(Transcribed page contents)
• • •
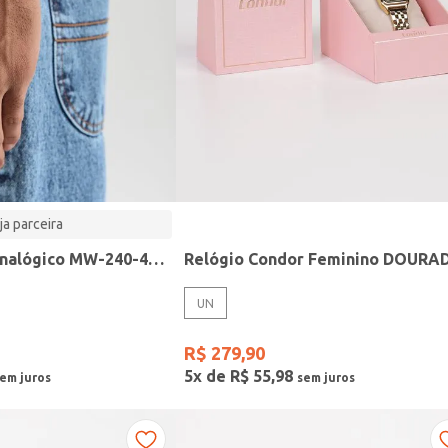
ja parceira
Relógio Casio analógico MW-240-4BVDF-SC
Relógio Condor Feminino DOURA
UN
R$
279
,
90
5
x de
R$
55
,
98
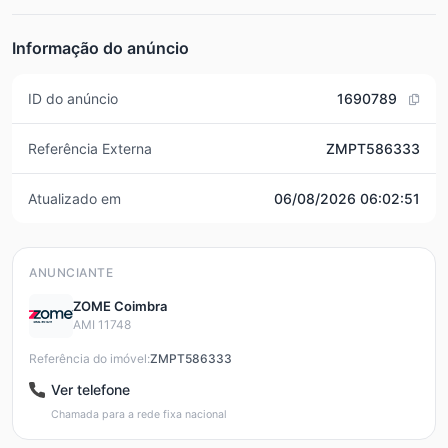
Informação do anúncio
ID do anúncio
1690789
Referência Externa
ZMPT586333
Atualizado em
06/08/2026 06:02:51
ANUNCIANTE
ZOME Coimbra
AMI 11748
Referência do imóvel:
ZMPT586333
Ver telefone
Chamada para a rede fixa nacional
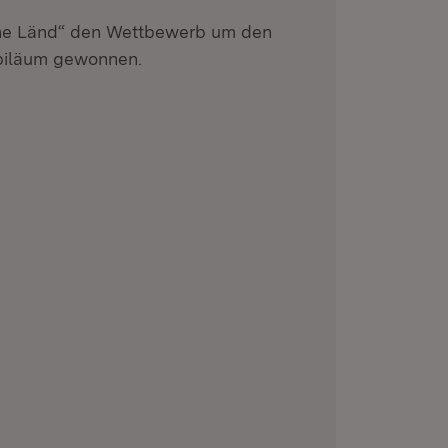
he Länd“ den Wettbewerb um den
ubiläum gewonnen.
• • •
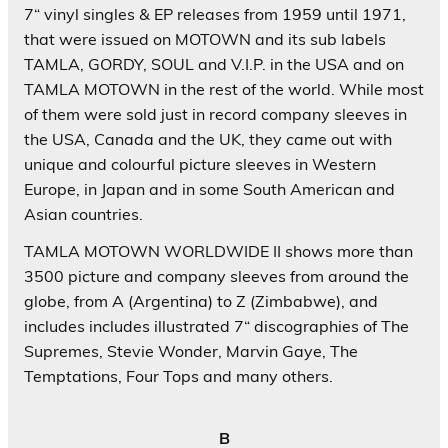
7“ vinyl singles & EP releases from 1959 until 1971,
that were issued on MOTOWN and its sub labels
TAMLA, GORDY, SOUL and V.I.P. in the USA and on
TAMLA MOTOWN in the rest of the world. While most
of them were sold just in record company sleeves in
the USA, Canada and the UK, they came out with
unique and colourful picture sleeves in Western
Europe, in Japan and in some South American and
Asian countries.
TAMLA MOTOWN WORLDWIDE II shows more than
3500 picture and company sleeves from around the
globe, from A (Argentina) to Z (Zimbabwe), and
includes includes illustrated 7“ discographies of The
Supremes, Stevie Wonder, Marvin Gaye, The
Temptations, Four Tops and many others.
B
• • •
Say how many lines of the entries above include the string "sleeves", giving the number and nothing else.

Answer
3